Utilities for use with Flink (streaming and batch)
Run mvn clean package
to create the flink-utils-1.0-SNAPSHOT.jar
in the target
sub-directory.
A Flink batch API OutputFormat "wrapper" that supports writing records to files or directories based on data found in the record.
A BucketingOutputFormat
takes an OutputFormatFactory
object that is used to create a Flink OutputFormat
on demand,
and a KeySelector
to extract
a String
from an incoming record. The extracted string is then passed to the OutputFormatFactory.makeOutputFormat()
method
as the bucket
parameter, which the factory uses when constructing an appropriate OutputFormat
.
A TextOutputFormatFactory
example implementation is included, which creates a TextOutputFormat
on demand. This class's
constructor takes a base Path
parameter, a String pattern, and a WriteMode
. The destination path for any new
TextOutputFormat
is constructed by replacing all occurrences of %s
in the pattern with the provided bucket string,
and then appending this to the base path.
For example...
Path pathToOutputDir = "hdfs://working-data/results/";
String filenamePattern = "dataset_%s.txt";
DataSet<SomePOJO> records
.partitionByHash(r -> r.getLanguageCode())

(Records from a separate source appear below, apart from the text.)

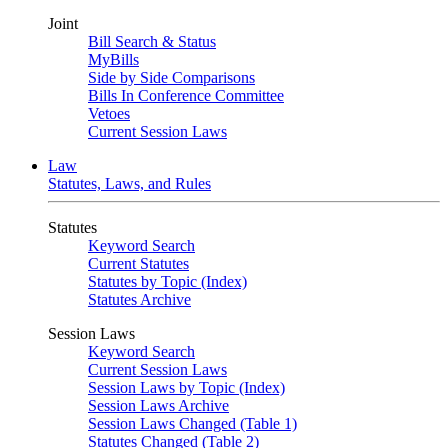
Joint
Bill Search & Status
MyBills
Side by Side Comparisons
Bills In Conference Committee
Vetoes
Current Session Laws
Law
Statutes, Laws, and Rules
Statutes
Keyword Search
Current Statutes
Statutes by Topic (Index)
Statutes Archive
Session Laws
Keyword Search
Current Session Laws
Session Laws by Topic (Index)
Session Laws Archive
Session Laws Changed (Table 1)
Statutes Changed (Table 2)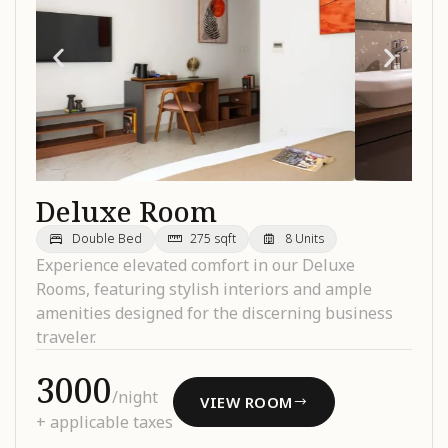
Deluxe Room
Double Bed
275 sqft
8 Units
Experience elevated comfort in our Deluxe
Rooms, featuring stylish interiors and ample
amenities designed for the discerning business
traveler.
₹3000
/night
VIEW ROOM
+ applicable taxes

.output(new BucketingOutputFormat<>(
new TextOutputFormatFactory<SomePOJO>(pathToOutputDir, filenamePattern, WriteMode.OVERWRITE),
r -> r.getLanguageCode()))
In the above code, SomePOJO
has a .getLanguageCode()
method that returns the two letter language code from the
record. So the hdfs://working-data/results/
directory will wind up containing files with names like dataset_en.txt
,
dataset_ja.txt
, etc.
Note the use of .partitionByHash(<same key as used for bucket names>)

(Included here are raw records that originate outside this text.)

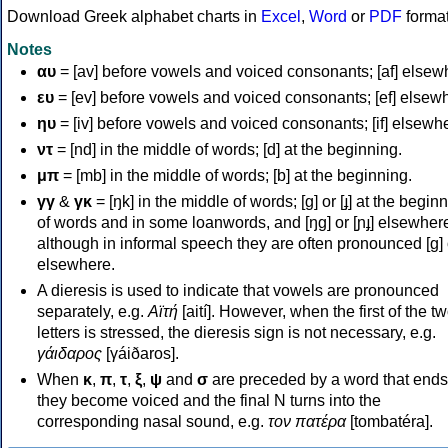
Download Greek alphabet charts in
Excel
,
Word
or
PDF
forma
Notes
αυ
= [av] before vowels and voiced consonants; [af] elsew
ευ
= [ev] before vowels and voiced consonants; [ef] elsew
ηυ
= [iv] before vowels and voiced consonants; [if] elsewh
ντ
= [nd] in the middle of words; [d] at the beginning.
μπ
= [mb] in the middle of words; [b] at the beginning.
γγ
&
γκ
= [ŋk] in the middle of words; [ɡ] or [ɟ] at the begin
of words and in some loanwords, and [ŋɡ] or [ɲɟ] elsewher
although in informal speech they are often pronounced [ɡ] o
elsewhere.
A dieresis is used to indicate that vowels are pronounced
separately, e.g.
Αϊτή
[aití]. However, when the first of the t
letters is stressed, the dieresis sign is not necessary, e.g.
γάιδαρος
[γáiðaros].
When
κ
,
π
,
τ
,
ξ
,
ψ
and
σ
are preceded by a word that ends
they become voiced and the final N turns into the
corresponding nasal sound, e.g.
τον πατέρα
[tombatéra].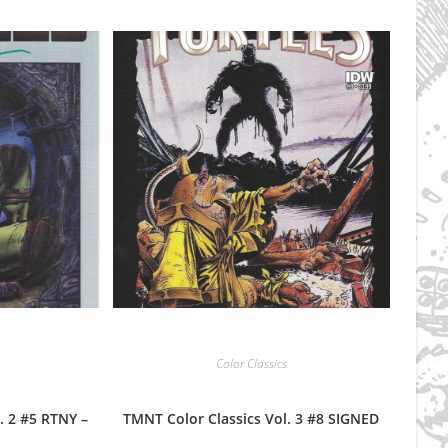
Color Classics
. 2 #5 RTNY –
TMNT Color Classics Vol. 3 #8 SIGNED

, to limit the number of unique buckets per task.
The BucketingOutputFormat
runs in "file-only" mode by default, where each different bucket is a single file. You can
disable this by calling BucketingOutputFormat.setForceFiles(false)
, in which case each bucket's output format is opened with
the number of tasks equal to sink's actual parallelism; for TextOutputFormatFactory, this will mean you get per-bucket
directories instead of files, if the sink's parallelism is > 1.